Belle Armstrong Whitney (September 27, 1861 – August 1922), who also used the pen name Dinah Sturgis, was an American writer and "fashion expert", based in Paris.

==Early life==
Belle Armstrong was born in Boston, Massachusetts, the daughter of Thomas Ainsley Armstrong and Sarah Sophia Armstrong.

==Career==
Whitney lectured and wrote books on fashion, including Suggestions to Dressmakers, and What to Wear: A Book for Women (1916). She discussed the fashion industry's responses to wartime conditions in France during World War I, and to the changing role of women in the 1910s, declaring that "Women now wish to take a more important place in the scheme of modern life, yet they cling to many of their shackles of dress." She especially admired the designs of Mariano Fortuny, for their combination of practicality and artistry. She held a fashion show in New York in 1915, which was considered somewhat risqué; "men in the audience not with their wives" were asked to leave quietly if they wished, before the lingerie portion.

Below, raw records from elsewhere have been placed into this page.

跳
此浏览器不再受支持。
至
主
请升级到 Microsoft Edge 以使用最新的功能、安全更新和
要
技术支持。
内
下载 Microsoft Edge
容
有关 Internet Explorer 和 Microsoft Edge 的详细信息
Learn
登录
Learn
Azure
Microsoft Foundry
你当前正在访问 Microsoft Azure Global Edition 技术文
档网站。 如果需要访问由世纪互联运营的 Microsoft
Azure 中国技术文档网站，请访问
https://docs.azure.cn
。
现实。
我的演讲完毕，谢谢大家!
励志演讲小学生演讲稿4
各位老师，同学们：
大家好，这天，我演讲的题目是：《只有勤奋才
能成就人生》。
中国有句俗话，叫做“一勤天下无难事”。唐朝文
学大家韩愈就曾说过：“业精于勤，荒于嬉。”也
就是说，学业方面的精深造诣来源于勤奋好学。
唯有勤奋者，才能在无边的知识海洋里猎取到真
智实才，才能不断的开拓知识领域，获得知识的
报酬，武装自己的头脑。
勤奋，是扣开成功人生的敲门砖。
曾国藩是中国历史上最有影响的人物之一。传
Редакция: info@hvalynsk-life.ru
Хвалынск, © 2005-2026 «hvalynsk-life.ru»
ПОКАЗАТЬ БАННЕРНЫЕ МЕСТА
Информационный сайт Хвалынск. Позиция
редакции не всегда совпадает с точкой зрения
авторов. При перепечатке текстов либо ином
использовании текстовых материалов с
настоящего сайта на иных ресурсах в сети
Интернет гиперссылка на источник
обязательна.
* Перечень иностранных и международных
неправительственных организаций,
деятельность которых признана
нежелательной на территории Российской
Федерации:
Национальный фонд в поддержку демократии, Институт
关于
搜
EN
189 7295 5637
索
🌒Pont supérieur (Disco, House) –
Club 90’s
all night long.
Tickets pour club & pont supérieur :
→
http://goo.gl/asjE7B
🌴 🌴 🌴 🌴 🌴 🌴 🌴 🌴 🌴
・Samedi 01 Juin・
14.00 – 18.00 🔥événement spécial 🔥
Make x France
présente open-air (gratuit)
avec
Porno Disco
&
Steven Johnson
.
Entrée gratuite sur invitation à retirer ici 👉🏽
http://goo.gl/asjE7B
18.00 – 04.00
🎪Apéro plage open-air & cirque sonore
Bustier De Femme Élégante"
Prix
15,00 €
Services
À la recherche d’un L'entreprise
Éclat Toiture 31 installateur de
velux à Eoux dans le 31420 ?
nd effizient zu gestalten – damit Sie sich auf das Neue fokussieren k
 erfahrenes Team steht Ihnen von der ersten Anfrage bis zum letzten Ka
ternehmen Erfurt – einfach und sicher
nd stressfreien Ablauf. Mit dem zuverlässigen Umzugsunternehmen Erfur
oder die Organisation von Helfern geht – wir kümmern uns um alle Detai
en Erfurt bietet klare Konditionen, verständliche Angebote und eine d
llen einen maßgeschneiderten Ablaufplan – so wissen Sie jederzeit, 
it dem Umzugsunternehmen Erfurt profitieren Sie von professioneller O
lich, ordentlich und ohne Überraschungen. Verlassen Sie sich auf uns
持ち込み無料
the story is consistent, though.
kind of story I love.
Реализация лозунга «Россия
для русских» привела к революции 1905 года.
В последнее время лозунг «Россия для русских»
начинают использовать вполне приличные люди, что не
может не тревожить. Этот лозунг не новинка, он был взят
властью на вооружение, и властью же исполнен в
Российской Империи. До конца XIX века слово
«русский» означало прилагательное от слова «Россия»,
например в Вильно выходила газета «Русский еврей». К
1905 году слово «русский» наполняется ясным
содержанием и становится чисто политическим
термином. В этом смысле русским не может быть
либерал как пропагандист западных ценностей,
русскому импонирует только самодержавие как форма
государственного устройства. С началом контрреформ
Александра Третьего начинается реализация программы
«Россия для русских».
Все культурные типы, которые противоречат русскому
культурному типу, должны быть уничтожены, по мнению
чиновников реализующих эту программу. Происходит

As a director of the Whitney-Richards Galleries in New York, Whitney collected, exhibited and spoke on French poster art during World War I. Whitney was also Foreign Secretary of the Surgical War Dressings committee of the American Red Cross, and lectured in the United States to raise funds for French war relief. She was recognized by the French government for her service, as a knight of the Legion of Honour.

==Personal life==
Belle Armstrong married Charles Alvano Whitney, a medical doctor, in 1885. They had a son, Lloyd Whitney, born in 1888. Belle Armstrong Whitney was a widow when she died at Meudon in 1922, aged 61 years, from heart disease.